Multiple comparisons

Setup

For a model ${\cal M}$, suppose we have $m$ null hypotheses \[ H_{0,i} \subset {\cal M}, \qquad 1 \leq i \leq m \]
We also assume we have $p$-values $p_i, 1 \leq i \leq m$ (i.e. [0,1] valued random variables) such that \[ P_F(p_i \leq t) \leq t \qquad \forall t \in [0,1], F \in H_{0,i} \]
A multiple testing procedure ${\cal T}$ is a map ${\cal T}:[0,1]^m \to \{0,1\}^m$ with 0 denoting a declared null and a 1 a declared positive.
Common procedure: thresholding at threshold $t$ \[ {\cal T}_t(p_1, \dots, p_m)[i] = 1_{[0,t]}(p_i) \]

# %load_ext rpy2.ipython

library(locfdr)
data(hivdata)
length(hivdata) # m

## [1] 7680

Multiple comparisons

Setup

Results are often summarized for $F \in {\cal M}$ as

	True null	True positive	Decisions
Declared positive	$V({\cal T}, F)$	$S({\cal T}, F)$	$R({\cal T})$
Declared null	$U({\cal T}, F)$	$T({\cal T}, F)$	$m-R({\cal T})$
	$m_0(F)$	$m_1(F)$	$m$

Most common error rates can be summarized by the above table. (With some abuse of notation we can think of e.g. $V({\cal T}, F)$ as a subset of $\{1, \dots, m\}$ or its cardinality.)

Family Wise Error Rate

For $F \in {\cal M}$

\[ \newcommand{\fwer}{\text{FWER}} \newcommand{\fdr}{\text{FDR}} \newcommand{\fdp}{\text{FDP}} \]

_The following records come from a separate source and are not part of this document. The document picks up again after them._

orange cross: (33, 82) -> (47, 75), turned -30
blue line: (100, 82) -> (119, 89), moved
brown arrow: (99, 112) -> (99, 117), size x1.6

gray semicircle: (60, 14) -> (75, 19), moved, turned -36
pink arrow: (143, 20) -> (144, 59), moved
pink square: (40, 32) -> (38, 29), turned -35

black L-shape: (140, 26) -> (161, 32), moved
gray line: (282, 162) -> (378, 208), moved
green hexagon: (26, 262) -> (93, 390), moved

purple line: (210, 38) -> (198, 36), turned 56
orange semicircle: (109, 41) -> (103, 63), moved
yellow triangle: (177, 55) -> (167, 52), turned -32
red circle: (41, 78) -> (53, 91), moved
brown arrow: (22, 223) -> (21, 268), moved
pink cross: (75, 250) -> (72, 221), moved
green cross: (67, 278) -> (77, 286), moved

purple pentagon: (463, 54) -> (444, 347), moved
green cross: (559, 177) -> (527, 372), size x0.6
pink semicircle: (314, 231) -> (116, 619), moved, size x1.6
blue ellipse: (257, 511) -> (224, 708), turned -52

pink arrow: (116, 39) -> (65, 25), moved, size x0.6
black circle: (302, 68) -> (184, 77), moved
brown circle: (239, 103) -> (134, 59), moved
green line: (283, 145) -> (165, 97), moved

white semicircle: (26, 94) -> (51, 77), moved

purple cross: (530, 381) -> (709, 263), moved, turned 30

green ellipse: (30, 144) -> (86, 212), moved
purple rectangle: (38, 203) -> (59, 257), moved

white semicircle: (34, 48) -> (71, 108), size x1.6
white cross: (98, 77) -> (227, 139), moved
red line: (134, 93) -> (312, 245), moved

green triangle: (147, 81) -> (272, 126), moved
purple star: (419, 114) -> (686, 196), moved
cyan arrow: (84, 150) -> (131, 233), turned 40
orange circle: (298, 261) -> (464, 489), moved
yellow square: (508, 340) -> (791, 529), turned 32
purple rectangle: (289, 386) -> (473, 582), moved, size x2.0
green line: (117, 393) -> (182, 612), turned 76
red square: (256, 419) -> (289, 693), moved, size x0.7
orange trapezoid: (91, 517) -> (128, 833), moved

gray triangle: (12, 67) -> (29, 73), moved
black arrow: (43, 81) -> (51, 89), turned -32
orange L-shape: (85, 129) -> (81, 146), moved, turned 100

\[ \fwer(F, {\cal T}) = P_F(V({\cal T}) \geq 1) = P_F(V({\cal T}, F) \geq 1) \]

Multiple comparisons

DFQL?

Does this address / permit / facilitate inference after selection?
After running ${\cal T}$ can we talk about confidence intervals? point estimators? posterior distributions?
Broadly speaking, seems the answer is no.

Multiple comparisons

Special cases

Suppose \[ H_{0,i} = \left\{F: \theta_i(F) = 0\right\}, \qquad 1 \leq i \leq m \] for $m$ parameters $\theta_i:{\cal M} \rightarrow \mathbb{R}$.
In this case, some procedures ${\cal T}$ can be used to contruct confidence intervals for $\theta_i(F)$ with a simultaneous property.
Ignoring asymptotic considerations for now, we might restrict attention to multivariate normal \[ {\cal M} = {\cal M}(\Sigma) = \left\{N(\theta, \Sigma): \theta \in \mathbb{R}^m\right\}$ \] and take \[ p_i = 2 \cdot \left(1 - \Phi\left(|Z_i| \right) \right) \] assuming $\text{diag}(\Sigma)=1$ so we can think of \[ Z_i = \frac{\widehat{\theta}_i}{\text{SE}(\widehat{\theta}_i)} \]

Multiple comparisons

Special cases

plot(density(hivdata))

pval = 2 * (1 - pnorm(abs(hivdata)))

Multiple comparisons

Controlling FWER

Simplest procedure to control \[\fwer(F, {\cal T}) \leq \alpha, \qquad \forall F \in {\cal M}\] is Bonferroni: ${\cal T}_{\alpha / m}$.
Proof: By Markov inequality \[ \begin{aligned} P_F(V({\cal T}_{\alpha / m}, F) \geq 1)& \leq E_F(V({\cal T}_{\alpha / m}, F)) \\ & = E_F\left( \# \{1 \leq i \leq m: H_{0,i}(F)=0, p_i \leq \alpha / m \} \right) \\ &= \sum_{i:H_{0,i}(F)=0} P_F(p_i \leq \alpha / m) \\ &= \alpha \frac{m_0(F)}{m} \\ & \leq \alpha \end{aligned} \]
Can spend $\alpha$ over $m$ hypotheses differently by choosing $\sum_{i=1}^m \alpha_i = \alpha$.
Works for any multiple comparisons problem, only requires valid $p$-values $(p_i)_{1 \leq i \leq m}$.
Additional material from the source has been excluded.